• [Problem to work on] Work through the records that follow and return each line containing the word "любви".

§

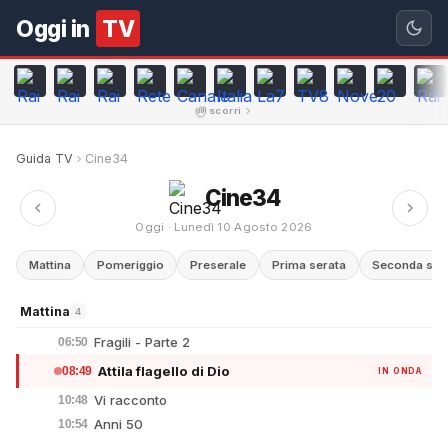
Oggi in
TV
scorri
Guida TV
Cine34
Cine34
Oggi · Lunedì 10 Agosto 2026
Mattina
Pomeriggio
Preserale
Prima serata
Seconda ser
Mattina
4
Fragili - Parte 2
06:50
Attila flagello di Dio
08:49
IN ONDA
Vi racconto
10:48
Anni 50
10:54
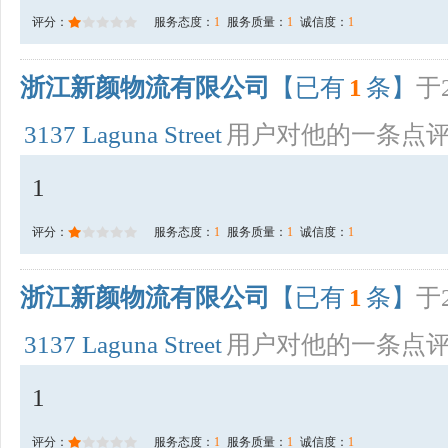
评分：
服务态度：
1
服务质量：
1
诚信度：
1
浙江新颜物流有限公司
【已有
1
条】
于2
3137 Laguna Street
用户对他的一条点
1
评分：
服务态度：
1
服务质量：
1
诚信度：
1
浙江新颜物流有限公司
【已有
1
条】
于2
3137 Laguna Street
用户对他的一条点
1
评分：
服务态度：
1
服务质量：
1
诚信度：
1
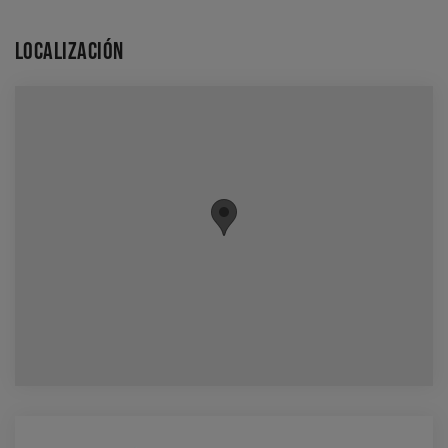
LOCALIZACIÓN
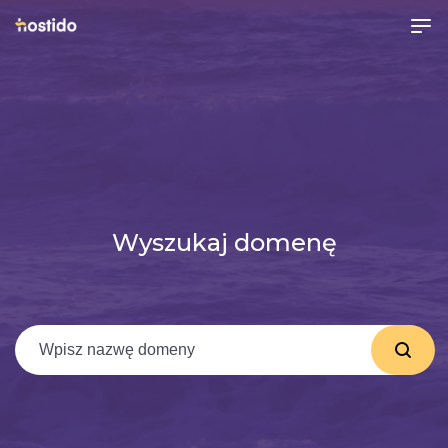
Wyszukaj domenę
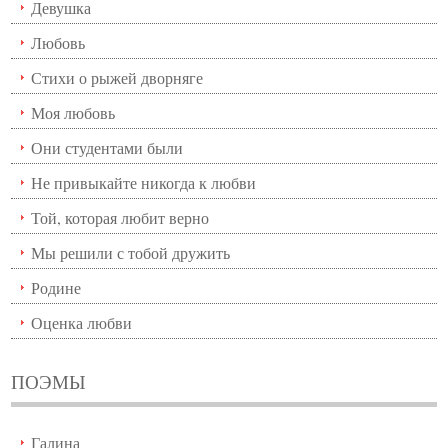
Девушка
Любовь
Стихи о рыжей дворняге
Моя любовь
Они студентами были
Не привыкайте никогда к любви
Той, которая любит верно
Мы решили с тобой дружить
Родине
Оценка любви
ПОЭМЫ
Галина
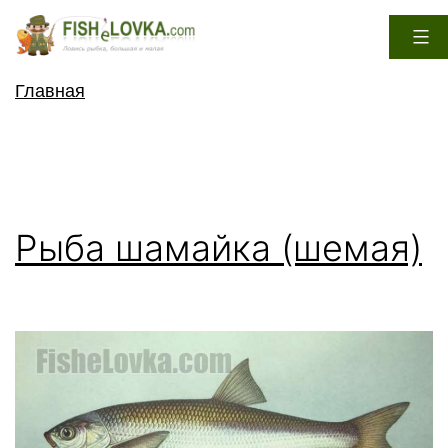
Перейти
к
содержимому
FisheLovka.com
Главная
Рыба шамайка (шемая)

§

• [Result of the exercise]
Не привыкайте никогда к любви
Оценка любви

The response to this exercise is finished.